第3号被保険者の数は30年で半減

実際に会社員の配偶者の第3号被保険者の数は1995年の1220万人をピークに減り続け、2024年は約676万人に減少している。しかも女性が約663万人と圧倒的に多い(2024年度「厚生年金保険・国民年金事業月報・速報」)。また、女性の第3号被保険者の年代別の割合では、40~44歳が30.3%と最も多く、35歳以上の女性の3割前後が3号被保険者となっている(2022年)。

経済団体も連合も足並みがそろった

こうした中、年金制度改革を契機に制度の廃止に向けた提言が労働組合や経済界から相次いで出されている。すでに労働組合の中央組織である連合は、2023年10月に第3号被保険者の段階的廃止の方針を打ち出している。

経済界では、経団連は「次期年金制度に向けた基本的見解」(2024年9月30日)を公表。第3号被保険者制度について「現在、共働き世帯が多数派になっているなど、1985年に制度が創設された当時と経済社会の実態が大きく変化している」と指摘。被用者保険の適用拡大を確実に進めていき「第3号被保険者を縮小していくべきである。これらの進捗を踏まえ、非就業者の大宗を占める第3号被保険者制度の在り方を検討、再構築することが望ましい」と述べている。

十倉雅和氏 経団連が11年連続与党評価
写真=共同通信社
記者会見する経団連の十倉雅和会長=2024年10月7日午後、東京都千代田区

また、関西経済連合会(関経連)は、「社会保障を中心とする税財政に関する提言~財政健全化、経済成長、国民の安心を支える社会保障制度の確立に向けて~」(2024年10月16日)を公表。
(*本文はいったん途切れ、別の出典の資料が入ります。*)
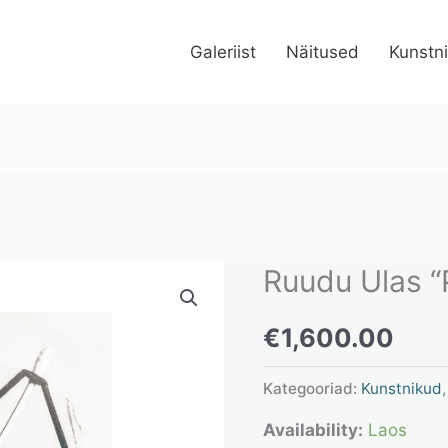
Galeriist
Näitused
Kunstn
Ruudu Ulas “P
Ruudu
Ulas
€
1,600.00
"Pinge
II"
Kategooriad:
Kunstnikud
kogus
Availability:
Laos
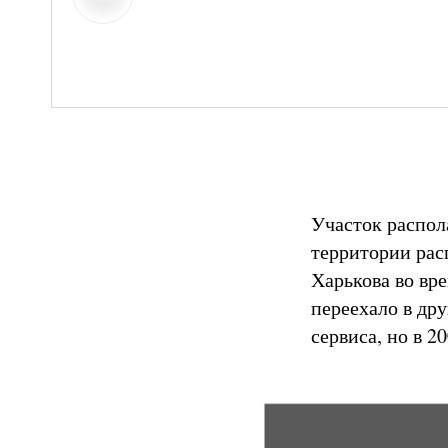
Участок распола
территории рас
Харькова во вр
переехало в др
сервиса, но в 2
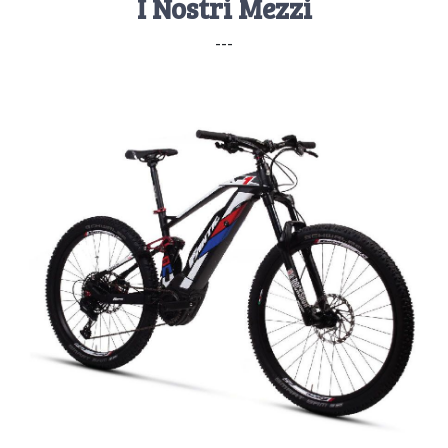
I Nostri Mezzi
---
「『年収の壁』の抜本的見直しに向けた第3号被保険者の廃止」に初めて言及した。具体的には「被用者保険の適用拡大や就労の促進を通じて第2号被保険者を増やしつつ、第3号被保険者制度を段階的に廃止すべきである」と言う。

第2号被保険者とは自ら保険料を負担する会社員・パートなどである。その上で「第2号被保険者に該当しない者については、第1号被保険者として負担を求めることを検討すべきである。その際、現行の減免制度により、低所得者に過度な負担を強いないようにするとともに、出産・育児、介護などの事情で働けない者への配慮をあわせて行うことが求められる」としている。